Some lines in the material below hold the word "fact". Copy all of them.
=== Dataset entries ===
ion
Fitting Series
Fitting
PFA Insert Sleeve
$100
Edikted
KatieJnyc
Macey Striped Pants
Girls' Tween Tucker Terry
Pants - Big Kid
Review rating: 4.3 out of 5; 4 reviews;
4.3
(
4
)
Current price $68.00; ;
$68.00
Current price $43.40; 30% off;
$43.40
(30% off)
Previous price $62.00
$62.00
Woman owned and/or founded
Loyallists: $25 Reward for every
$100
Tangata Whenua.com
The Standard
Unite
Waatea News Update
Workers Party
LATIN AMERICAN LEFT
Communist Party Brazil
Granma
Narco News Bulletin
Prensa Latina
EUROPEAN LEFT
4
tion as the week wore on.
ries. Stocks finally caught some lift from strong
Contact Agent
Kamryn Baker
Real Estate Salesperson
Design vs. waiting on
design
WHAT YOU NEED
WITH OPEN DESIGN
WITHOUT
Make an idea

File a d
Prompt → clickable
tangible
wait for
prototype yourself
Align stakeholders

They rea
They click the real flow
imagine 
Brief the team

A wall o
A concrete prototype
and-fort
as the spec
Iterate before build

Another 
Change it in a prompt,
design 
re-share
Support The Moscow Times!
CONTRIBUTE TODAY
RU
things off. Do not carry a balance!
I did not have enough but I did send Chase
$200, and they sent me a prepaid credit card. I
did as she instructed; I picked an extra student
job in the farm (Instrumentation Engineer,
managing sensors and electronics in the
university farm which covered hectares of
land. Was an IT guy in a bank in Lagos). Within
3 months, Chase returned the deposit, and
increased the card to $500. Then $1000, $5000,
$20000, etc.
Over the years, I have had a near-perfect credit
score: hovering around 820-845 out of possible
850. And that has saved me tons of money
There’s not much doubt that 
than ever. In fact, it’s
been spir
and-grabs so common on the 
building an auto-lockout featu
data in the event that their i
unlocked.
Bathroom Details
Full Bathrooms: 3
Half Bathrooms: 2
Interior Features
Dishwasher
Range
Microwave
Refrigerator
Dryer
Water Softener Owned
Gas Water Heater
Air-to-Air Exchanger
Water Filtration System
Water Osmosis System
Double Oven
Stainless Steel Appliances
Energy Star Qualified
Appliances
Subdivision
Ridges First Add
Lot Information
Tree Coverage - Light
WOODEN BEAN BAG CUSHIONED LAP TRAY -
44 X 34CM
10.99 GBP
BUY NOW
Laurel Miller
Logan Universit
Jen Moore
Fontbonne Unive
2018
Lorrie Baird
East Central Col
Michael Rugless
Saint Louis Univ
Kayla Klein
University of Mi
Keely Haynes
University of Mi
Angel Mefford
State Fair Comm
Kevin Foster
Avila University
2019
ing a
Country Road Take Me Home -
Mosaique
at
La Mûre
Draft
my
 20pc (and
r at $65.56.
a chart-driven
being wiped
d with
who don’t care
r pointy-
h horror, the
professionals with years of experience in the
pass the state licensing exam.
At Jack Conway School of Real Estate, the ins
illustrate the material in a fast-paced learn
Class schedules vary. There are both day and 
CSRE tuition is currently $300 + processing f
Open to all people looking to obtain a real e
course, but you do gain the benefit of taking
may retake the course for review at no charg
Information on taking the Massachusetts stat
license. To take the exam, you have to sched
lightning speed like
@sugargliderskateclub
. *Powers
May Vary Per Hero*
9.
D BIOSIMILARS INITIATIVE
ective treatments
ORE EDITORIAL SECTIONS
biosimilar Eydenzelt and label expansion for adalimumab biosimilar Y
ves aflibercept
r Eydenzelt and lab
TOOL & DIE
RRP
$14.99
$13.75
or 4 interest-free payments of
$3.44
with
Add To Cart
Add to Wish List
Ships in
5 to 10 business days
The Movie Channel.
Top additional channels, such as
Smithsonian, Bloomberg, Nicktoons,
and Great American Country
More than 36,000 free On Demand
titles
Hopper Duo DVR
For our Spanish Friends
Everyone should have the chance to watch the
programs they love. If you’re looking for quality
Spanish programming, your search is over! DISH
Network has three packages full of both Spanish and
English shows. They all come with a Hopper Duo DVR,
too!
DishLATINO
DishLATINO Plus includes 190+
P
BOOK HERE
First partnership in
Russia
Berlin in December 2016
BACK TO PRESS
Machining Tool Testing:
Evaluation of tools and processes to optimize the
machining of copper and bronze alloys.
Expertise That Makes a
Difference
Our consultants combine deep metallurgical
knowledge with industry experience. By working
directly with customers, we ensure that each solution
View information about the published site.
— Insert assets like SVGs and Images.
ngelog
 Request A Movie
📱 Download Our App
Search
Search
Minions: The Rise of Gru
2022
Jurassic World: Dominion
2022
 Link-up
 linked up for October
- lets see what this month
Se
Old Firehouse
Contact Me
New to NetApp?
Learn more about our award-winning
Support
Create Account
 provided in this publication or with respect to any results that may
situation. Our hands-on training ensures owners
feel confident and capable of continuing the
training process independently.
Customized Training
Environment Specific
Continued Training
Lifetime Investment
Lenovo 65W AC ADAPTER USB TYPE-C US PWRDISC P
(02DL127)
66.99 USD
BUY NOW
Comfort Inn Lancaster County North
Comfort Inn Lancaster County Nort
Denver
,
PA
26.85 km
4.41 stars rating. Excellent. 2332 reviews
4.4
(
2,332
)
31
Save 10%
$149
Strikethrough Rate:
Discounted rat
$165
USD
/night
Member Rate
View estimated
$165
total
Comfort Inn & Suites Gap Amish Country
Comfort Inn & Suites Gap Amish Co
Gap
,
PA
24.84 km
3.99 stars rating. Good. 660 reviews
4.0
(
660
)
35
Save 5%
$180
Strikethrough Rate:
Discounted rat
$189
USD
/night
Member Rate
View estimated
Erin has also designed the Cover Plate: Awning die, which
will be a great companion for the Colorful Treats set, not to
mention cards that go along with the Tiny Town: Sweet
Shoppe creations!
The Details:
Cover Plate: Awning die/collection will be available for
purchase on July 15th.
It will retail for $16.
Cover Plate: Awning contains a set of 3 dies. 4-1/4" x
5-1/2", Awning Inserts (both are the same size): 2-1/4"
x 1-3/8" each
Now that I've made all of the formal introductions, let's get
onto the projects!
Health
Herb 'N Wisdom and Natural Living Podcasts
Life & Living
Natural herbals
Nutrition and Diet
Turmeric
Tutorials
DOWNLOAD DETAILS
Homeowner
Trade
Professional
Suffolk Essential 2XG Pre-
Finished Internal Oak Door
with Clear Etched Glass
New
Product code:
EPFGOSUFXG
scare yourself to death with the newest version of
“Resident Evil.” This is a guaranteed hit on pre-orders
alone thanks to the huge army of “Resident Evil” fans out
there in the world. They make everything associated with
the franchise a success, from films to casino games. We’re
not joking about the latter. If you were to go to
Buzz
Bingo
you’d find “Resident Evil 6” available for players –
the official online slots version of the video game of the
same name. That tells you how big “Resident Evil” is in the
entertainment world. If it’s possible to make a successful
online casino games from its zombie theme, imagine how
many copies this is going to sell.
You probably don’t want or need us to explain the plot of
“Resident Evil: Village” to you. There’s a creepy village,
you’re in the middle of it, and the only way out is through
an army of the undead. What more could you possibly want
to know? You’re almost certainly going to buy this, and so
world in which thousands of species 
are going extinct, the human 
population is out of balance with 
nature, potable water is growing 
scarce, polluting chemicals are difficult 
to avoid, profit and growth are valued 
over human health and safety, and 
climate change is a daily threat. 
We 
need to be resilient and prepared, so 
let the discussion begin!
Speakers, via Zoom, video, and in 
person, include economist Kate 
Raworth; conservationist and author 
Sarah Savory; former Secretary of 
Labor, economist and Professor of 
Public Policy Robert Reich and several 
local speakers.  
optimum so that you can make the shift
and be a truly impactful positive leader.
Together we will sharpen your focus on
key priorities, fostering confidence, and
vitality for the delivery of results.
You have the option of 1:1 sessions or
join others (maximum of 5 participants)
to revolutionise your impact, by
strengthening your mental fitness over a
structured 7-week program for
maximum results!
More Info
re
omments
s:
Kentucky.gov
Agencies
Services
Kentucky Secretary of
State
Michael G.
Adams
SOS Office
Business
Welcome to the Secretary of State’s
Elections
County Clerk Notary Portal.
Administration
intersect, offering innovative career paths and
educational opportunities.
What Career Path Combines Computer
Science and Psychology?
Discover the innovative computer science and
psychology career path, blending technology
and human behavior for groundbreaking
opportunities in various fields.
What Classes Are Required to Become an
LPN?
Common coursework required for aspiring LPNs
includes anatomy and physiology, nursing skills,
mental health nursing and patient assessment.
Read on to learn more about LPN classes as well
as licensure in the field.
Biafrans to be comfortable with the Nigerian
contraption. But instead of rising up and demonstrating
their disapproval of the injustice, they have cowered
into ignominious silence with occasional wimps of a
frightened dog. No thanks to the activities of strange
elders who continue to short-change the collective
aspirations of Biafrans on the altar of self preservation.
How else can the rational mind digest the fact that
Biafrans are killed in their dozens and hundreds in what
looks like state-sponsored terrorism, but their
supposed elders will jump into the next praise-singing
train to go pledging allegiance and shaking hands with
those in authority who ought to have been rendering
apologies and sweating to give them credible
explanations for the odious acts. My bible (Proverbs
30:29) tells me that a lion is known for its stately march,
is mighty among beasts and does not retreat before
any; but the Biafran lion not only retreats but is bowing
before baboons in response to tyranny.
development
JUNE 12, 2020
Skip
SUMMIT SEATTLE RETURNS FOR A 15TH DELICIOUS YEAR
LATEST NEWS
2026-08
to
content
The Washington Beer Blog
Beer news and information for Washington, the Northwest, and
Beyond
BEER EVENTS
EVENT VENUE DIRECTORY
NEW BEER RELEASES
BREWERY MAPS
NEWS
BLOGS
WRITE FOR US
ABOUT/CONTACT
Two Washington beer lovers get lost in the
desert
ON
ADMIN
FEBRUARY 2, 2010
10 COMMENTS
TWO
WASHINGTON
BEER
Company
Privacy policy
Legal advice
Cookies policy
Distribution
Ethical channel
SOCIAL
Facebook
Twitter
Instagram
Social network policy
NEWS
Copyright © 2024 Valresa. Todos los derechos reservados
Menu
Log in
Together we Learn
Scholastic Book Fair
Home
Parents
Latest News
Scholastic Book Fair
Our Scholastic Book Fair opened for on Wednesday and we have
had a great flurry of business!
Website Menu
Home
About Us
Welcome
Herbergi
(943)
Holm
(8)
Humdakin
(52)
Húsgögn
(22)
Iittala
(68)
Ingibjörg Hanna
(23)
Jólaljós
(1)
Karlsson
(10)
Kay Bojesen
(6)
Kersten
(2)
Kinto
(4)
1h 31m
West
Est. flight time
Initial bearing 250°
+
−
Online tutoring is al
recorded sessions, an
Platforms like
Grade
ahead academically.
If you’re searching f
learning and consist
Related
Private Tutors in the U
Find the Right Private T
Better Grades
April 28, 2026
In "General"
===
Answer to this problem →
than ever. In fact, it’s
How else can the rational mind digest the fact that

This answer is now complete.